幼なじみが恋する相手

原田なぎさ

幼なじみが恋する相手

 香代が私たちの間に入ってきたのは一年前、入学式の翌日だった。


「はい、おばさん。誕生日おめでとう」

 朝の教室で、将太から小さな包みを手渡される。

「高校生になっても変わらないね、余計な一言。制服のブレザー着てても、中身はまるで園児のままだ」

「あ、そう。じゃあ、プレゼントいらないな」

 将太が伸ばした手を振り払い、包みを開ける。お気に入りの猫のキャラクターのキーホルダーだ。

「通学の自転車用。晶、水泳続けるんなら朝練あるだろ?」

「あんたはバスケやらないの?」

「チームプレーはこりごりだ。高校では陸上部に入る」

「そりゃまた大転換だね」

「ひたすら走る。勝っても負けても俺一人の責任だから、すがすがしい」

 将太は薄く笑って頭を掻いた。ここはトラウマだから茶化せない。


「陸上なら、将太も朝練あるんじゃないの?」

「早起きして学校まで走るよ」

「ストイックだなあ。アオハルだぞ。恋しなよ」

「まあ、そのうち見つけるよ。晶こそ、中学までまったく浮いた話がなかったじゃんか」

「将太が知らないだけで、私は案外モテるんだ」

「おばさんなのに?」

「あのね、何度も言うけど、あんたも五月が誕生日でしょ? 一歳差、っていうか、一か月しか違わないじゃない」

「それでも年上は年上だ」

「いいよ、いつまでも憎まれ口を叩いていれば。そのうちイケメン男子に告られて、きっとあんたは青ざめる」

「幼なじみに彼氏ができて、どうして俺が青ざめるんだよ。物好きもいるもんだ、と生ぬるく見守ってやるぜ」


「え、二人、つきあってるんじゃないの!?」

 後ろから不意に声がした。私と将太はそろって振り向く。

 しまった、という表情で、セミロングの同級生がうつむいた。華奢だけど、ブレザー越しに肩の辺りが盛り上がっている。間違いない、この子もスイマーだ。

「……ごめんなさい。盗み聞きするつもりはなかったんだ。私も月末、誕生日だし、部活どうしようかなと考えてたから、つい……」

 椅子に腰を下ろしたまま、すまなそうに首をすくめた。のっぽな私より、多分、十センチは背が低い。一五二、三センチってところだろう。いいな、小柄な女の子って。こういう仕草が本当に可愛い。
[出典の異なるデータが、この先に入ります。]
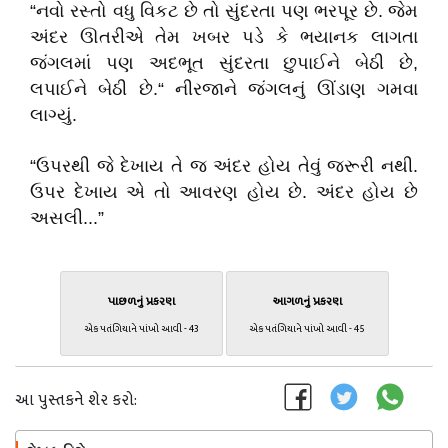
“નવો રસ્તો વધુ વિકટ છે તો સુંદરતા પણ ભરપૂર છે. જેમ
અંદર ઊતરીએ તેમ ખબર પડે કે ભયાનક લાગતા
જંગલમાં પણ અદભૂત સુંદરતા છુપાઈને બેઠી છે,
લપાઈને બેઠી છે.“ નીરજાને જંગલનું ઊંડાણ ગમવા
લાગ્યું.
“ઉપરથી જે દેખાય તે જ અંદર હોય તેવું જરૂરી નથી.
ઉપર દેખાય એ તો આવરણ હોય છે. અંદર હોય છે
અસલી...”
પાછળનું પ્રકરણ
આગળનું પ્રકરણ
એક પતંગિયાને પાંખો આવી - 43
એક પતંગિયાને પાંખો આવી - 45
આ પુસ્તકને શેર કરો:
「全然オッケー。言っておくけど、晶とは保育園から高校まで同じなだけの、単なる幼なじみにすぎないからね。――あ、俺、神崎将太。三中出身」

「……橋本香代。五中です」

「前沢晶。私からも念押しさせてね。将太とは本当にただの腐れ縁。まさか高校でも同級生になるとは思わなかった」

「そうなんだ……。私、そういう存在いないから、よくわからなくって……」

「それで思わず心の声が口から漏れた、と」

 将太がおかしそうに笑っている。こいつは随分背が伸びた。目標にしてた一七五センチはもうすぐだろう。

 香代は「ごめんなさい」と小さな舌をのぞかせて、上目遣いに私と将太を交互に見つめた。ぽってりとした唇に、真っすぐな鼻筋、大きな瞳。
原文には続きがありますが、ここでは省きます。